§ **TRY IT**: Once the line with "web.config file element." is found in the entries below, print it and each following line exactly, stopping after the line with "through the divorce process"; print nothing else.

§ **RECORDS FOR PROCESSING**:
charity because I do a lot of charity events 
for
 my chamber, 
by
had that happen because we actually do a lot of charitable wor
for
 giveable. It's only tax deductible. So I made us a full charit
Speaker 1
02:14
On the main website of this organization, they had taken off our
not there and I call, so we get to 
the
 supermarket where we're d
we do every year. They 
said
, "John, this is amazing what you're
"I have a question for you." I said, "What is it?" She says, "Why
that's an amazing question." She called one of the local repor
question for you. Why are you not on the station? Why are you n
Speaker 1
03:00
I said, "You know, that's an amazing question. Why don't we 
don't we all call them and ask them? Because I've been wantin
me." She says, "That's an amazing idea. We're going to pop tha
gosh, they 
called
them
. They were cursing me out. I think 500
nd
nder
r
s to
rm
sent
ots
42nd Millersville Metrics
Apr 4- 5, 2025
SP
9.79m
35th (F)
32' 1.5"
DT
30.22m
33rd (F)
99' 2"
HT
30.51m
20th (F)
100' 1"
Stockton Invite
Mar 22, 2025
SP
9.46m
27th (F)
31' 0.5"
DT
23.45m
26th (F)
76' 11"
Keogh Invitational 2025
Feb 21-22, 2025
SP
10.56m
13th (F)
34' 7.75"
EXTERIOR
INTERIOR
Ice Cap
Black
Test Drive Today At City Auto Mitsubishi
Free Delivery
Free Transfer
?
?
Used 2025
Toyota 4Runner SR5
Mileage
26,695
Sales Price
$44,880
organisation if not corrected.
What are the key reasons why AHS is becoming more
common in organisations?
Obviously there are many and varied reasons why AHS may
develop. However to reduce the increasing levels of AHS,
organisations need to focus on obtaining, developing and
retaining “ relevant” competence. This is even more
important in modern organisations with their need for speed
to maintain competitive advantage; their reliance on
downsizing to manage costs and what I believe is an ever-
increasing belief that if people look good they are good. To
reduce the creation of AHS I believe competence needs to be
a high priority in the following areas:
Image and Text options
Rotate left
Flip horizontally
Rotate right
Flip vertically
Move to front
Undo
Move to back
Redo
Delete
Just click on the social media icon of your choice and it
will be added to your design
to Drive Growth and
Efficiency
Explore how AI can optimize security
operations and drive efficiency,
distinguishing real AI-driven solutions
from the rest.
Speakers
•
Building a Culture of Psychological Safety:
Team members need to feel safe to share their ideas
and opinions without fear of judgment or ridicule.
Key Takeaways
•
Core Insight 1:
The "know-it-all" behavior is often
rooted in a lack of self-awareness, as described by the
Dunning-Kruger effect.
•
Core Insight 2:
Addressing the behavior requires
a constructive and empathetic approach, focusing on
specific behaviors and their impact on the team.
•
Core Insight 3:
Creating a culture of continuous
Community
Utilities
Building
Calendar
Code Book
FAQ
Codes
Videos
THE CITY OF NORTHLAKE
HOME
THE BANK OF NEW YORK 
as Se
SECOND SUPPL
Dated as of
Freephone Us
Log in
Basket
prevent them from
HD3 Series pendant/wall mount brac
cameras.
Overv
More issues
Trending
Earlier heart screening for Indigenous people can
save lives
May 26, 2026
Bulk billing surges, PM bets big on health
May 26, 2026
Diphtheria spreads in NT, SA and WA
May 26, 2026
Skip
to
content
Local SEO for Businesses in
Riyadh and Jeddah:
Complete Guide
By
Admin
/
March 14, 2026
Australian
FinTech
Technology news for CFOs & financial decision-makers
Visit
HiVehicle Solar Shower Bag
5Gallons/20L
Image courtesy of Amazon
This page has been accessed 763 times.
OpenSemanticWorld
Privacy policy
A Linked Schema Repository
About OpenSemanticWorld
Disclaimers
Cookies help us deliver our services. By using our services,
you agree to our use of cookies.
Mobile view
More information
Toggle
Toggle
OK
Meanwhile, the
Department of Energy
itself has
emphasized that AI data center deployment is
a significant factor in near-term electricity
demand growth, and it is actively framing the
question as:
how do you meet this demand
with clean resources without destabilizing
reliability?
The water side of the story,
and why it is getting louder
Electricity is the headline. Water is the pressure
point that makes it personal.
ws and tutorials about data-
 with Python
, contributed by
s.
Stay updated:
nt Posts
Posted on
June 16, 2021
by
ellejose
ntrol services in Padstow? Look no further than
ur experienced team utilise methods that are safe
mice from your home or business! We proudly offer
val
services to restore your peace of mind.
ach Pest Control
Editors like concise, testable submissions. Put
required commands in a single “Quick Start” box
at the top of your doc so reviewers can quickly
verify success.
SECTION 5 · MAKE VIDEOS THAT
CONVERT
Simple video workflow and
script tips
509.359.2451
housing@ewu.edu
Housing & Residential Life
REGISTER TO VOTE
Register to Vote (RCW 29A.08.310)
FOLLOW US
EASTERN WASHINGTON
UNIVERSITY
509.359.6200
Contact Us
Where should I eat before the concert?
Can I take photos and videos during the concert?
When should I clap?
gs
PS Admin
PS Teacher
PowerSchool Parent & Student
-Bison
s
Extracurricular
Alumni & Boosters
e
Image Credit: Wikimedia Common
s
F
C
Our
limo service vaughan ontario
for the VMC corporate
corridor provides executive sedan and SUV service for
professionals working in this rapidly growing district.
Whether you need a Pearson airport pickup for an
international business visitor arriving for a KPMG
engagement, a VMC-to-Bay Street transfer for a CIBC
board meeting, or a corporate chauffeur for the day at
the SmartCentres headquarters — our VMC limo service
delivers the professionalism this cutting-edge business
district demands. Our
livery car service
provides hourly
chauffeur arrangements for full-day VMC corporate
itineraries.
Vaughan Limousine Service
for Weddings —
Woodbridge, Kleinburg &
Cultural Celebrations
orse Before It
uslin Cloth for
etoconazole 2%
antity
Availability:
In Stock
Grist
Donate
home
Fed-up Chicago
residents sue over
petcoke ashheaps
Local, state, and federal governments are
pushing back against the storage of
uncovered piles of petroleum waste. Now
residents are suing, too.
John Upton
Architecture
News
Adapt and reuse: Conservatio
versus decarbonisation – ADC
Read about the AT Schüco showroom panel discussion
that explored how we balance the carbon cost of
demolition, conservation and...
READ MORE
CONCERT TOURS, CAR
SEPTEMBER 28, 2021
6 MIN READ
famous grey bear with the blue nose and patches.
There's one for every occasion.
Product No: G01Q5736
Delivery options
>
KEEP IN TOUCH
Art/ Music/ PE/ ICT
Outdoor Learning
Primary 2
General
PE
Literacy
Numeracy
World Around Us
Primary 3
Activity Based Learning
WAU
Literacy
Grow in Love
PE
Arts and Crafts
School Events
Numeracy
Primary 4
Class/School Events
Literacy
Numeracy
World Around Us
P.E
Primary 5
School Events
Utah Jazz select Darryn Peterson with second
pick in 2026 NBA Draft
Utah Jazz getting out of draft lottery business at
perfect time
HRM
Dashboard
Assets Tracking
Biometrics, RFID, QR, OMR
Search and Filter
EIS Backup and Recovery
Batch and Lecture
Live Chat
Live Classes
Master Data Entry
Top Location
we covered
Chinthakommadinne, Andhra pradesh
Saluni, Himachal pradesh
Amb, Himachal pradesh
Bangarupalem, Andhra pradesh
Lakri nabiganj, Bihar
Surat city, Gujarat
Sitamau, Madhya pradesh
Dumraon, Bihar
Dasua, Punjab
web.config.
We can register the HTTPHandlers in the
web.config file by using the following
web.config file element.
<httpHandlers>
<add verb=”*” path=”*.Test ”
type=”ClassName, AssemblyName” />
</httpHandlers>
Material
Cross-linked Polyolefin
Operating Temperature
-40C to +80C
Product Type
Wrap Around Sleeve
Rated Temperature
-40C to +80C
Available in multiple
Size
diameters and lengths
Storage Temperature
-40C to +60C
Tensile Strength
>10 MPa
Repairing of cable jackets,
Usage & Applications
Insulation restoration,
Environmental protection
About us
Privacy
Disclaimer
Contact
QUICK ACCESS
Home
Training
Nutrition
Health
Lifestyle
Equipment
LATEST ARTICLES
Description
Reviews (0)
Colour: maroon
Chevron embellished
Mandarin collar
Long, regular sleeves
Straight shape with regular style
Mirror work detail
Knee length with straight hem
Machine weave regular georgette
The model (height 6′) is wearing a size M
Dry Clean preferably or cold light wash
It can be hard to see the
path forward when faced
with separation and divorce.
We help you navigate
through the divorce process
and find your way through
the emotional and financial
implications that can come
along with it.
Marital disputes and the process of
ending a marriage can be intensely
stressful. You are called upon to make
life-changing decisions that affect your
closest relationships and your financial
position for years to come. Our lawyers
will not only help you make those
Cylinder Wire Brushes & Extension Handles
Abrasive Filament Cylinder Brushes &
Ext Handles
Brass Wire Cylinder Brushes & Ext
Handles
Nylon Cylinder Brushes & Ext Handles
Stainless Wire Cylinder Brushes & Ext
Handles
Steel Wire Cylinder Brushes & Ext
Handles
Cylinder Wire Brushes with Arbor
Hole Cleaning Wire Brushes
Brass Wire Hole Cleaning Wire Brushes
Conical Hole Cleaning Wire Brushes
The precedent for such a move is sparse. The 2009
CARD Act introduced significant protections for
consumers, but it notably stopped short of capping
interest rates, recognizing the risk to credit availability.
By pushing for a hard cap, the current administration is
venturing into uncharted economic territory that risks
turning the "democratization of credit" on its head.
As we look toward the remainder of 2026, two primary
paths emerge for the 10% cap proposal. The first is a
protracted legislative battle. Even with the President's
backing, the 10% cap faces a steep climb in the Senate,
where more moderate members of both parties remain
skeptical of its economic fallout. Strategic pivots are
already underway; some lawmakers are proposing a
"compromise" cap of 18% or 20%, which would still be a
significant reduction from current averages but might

§ **TASK RESULT**:
web.config file element.
<httpHandlers>
<add verb=”*” path=”*.Test ”
type=”ClassName, AssemblyName” />
</httpHandlers>
Material
Cross-linked Polyolefin
Operating Temperature
-40C to +80C
Product Type
Wrap Around Sleeve
Rated Temperature
-40C to +80C
Available in multiple
Size
diameters and lengths
Storage Temperature
-40C to +60C
Tensile Strength
>10 MPa
Repairing of cable jackets,
Usage & Applications
Insulation restoration,
Environmental protection
About us
Privacy
Disclaimer
Contact
QUICK ACCESS
Home
Training
Nutrition
Health
Lifestyle
Equipment
LATEST ARTICLES
Description
Reviews (0)
Colour: maroon
Chevron embellished
Mandarin collar
Long, regular sleeves
Straight shape with regular style
Mirror work detail
Knee length with straight hem
Machine weave regular georgette
The model (height 6′) is wearing a size M
Dry Clean preferably or cold light wash
It can be hard to see the
path forward when faced
with separation and divorce.
We help you navigate
through the divorce process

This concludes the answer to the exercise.